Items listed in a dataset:
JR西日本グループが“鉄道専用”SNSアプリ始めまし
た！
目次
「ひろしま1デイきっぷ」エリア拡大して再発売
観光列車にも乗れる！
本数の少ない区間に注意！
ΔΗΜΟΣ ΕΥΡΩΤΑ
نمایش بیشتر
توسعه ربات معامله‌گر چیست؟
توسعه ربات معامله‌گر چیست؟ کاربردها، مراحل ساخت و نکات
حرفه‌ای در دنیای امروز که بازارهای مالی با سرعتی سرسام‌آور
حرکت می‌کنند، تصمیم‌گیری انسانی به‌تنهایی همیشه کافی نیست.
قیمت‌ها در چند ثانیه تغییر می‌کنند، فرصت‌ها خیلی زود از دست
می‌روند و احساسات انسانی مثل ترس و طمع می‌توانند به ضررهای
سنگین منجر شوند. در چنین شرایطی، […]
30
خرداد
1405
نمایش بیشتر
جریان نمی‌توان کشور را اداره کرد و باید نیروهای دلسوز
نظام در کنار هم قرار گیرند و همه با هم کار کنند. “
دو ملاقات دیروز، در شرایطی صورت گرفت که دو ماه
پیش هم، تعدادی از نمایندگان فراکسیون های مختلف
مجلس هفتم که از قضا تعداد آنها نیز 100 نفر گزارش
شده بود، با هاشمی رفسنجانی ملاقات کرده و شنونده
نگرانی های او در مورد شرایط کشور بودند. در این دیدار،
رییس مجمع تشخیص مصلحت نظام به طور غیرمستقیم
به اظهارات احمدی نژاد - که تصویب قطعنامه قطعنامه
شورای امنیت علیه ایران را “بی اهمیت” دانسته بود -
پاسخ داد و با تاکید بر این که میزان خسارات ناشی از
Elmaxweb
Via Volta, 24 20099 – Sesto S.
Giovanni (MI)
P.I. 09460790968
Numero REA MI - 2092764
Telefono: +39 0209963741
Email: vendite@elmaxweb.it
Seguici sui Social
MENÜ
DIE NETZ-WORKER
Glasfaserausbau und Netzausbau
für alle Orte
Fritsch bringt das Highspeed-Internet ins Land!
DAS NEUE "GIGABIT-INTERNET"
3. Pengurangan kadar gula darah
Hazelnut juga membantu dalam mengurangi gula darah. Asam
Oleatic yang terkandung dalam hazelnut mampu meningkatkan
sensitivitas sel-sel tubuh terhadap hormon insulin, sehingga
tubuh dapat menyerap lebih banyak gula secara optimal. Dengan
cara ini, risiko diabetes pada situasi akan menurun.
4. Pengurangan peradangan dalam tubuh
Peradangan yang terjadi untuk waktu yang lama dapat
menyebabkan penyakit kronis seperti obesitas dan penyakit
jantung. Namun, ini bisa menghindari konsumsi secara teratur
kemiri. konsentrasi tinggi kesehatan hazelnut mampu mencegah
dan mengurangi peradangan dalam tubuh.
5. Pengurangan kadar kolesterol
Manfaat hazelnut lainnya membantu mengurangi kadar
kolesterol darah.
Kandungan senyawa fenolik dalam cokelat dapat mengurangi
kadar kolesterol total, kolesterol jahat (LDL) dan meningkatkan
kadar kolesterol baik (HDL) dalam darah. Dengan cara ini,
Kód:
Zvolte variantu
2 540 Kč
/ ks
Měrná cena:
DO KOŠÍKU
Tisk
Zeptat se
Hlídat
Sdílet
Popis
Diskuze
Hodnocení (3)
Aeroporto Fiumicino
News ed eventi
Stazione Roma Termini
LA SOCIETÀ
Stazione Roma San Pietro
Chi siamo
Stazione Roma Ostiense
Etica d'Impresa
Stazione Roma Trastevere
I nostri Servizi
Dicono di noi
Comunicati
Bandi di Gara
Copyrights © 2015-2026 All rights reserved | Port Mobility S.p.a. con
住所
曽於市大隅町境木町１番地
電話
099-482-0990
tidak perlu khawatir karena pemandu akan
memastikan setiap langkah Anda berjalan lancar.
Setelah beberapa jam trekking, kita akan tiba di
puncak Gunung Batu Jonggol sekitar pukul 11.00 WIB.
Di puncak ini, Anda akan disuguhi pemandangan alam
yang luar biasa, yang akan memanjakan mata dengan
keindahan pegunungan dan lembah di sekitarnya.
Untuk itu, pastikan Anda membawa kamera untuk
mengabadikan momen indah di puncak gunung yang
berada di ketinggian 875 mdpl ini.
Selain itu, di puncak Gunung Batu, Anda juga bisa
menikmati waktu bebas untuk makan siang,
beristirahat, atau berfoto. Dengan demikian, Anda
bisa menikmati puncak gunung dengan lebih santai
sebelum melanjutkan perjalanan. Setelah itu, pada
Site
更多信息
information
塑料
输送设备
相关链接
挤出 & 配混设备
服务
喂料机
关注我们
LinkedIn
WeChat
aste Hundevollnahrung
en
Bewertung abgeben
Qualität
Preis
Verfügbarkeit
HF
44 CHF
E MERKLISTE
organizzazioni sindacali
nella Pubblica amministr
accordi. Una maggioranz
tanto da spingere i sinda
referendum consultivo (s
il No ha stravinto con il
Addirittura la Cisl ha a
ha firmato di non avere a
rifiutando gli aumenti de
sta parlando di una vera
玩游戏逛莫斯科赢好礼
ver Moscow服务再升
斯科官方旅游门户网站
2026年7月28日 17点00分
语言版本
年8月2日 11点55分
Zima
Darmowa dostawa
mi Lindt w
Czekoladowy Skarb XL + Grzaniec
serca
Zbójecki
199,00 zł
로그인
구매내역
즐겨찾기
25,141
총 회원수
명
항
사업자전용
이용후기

## What to work on
Among the lines of the data, find every one that holds "انسانی" and copy it.

## Response area
حرکت می‌کنند، تصمیم‌گیری انسانی به‌تنهایی همیشه کافی نیست.
می‌روند و احساسات انسانی مثل ترس و طمع می‌توانند به ضررهای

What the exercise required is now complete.